A simple, functional programming language in the ML tradition

Amulet is a simple, modern programming language based on the long tradition of the ML family, bringing improvements from the cutting-edge of programming language research.

Amulet's type system supports many advanced features, including but not limited to:

- Generalised Algebraic Data Types (GADTs),
- Multi-parameter type classes with
*associated types*and*functional dependencies*, including support for quantified constraints, - Type functions supporting dependent kinds, and equality constraints,
- Rank-N, impredicative types via Quick Look: ∀ quantifiers can appear anywhere in a type, not only the top-level,
- Principled, extensible records via row polymorphism support inference of principal types.

let map f = function (* 1 *) | [] -> [] | Cons (x, xs) -> Cons (f x, map f xs) (* 2 *) let filter p xs = [ x | with x <- xs, p x ] (* 3 *)

- Minimalist syntax: semicolons,
`in`

and other noise is entirely optional. - Pattern matching and guards make writing code more intuitive.
- List comprehensions are a short and sweet way of expressing complex computations on lists.

type vect 'n 'a = (* 1 *) | Nil : vect Z 'a (* 2 *) | Cons : forall 'a. 'a * vect 'n 'a -> vect (S 'n) 'a (* 3 *) let rec map (f : 'a -> 'b) (xs : vect 'n 'a) : vect 'n 'b = match xs with | Nil -> Nil | Cons (x, xs) -> Cons (f x, map f xs)

- Types can be parametrised by not only other types, but all manners of data types: type constructors, naturals, integers…
- Indexed types let constructors vary their return types, enforcing invariants statically.
- Polymorphic type annotations enforce strict contracts on implementations, more often than not forbidding incorrect implementations entirely.
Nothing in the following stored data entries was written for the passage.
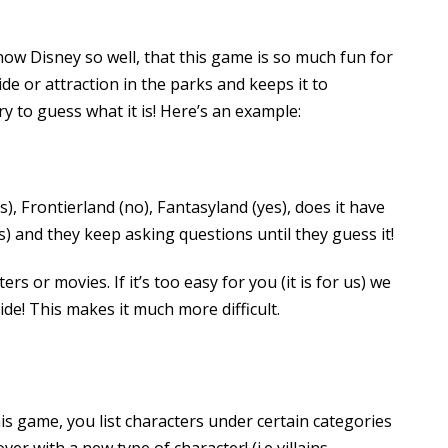
ow Disney so well, that this game is so much fun for
de or attraction in the parks and keeps it to
y to guess what it is! Here’s an example:
s), Frontierland (no), Fantasyland (yes), does it have
s) and they keep asking questions until they guess it!
rs or movies. If it’s too easy for you (it is for us) we
ide! This makes it much more difficult.
is game, you list characters under certain categories
er with a new type of character! (i.e villains,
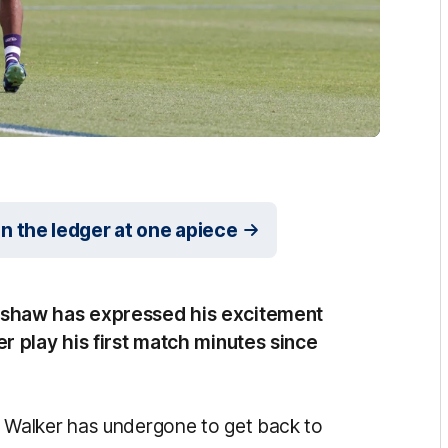
the ledger at one apiece
shaw has expressed his excitement
 play his first match minutes since
Walker has undergone to get back to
type function 'n :+ 'k begin (* 1 *) Z :+ 'n = 'n (* 2 *) (S 'n) :+ 'k = S ('n :+ 'k) (* 3 *) end let rec append (xs : vect 'n 'a) (ys : vect 'k 'a) : vect ('n :+ 'k) 'b = match xs with | Nil -> ys | Cons (x, xs) -> Cons (x, append xs ys)
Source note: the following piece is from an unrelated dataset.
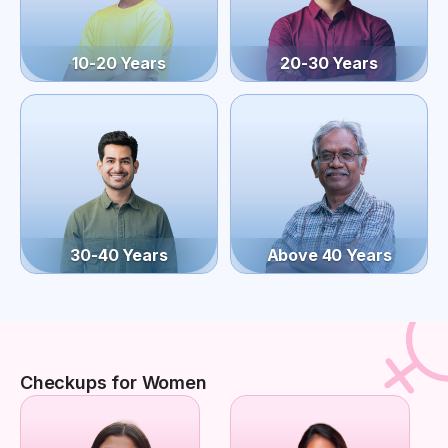
10-20 Years
20-30 Years
30-40 Years
Above 40 Years
Checkups for Women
- Type functions let the programmer express complex invariants in a functional language rather than trying to wrangle type-level prolog.
- Functions at the type level are defined by pattern matching and compute by β-reduction, much like at the value level.
- A powerful termination checker ensures that your type-level functions won't send the type checker into a tailspin. Even then, the type checker has resource limits to ensure it does not run away.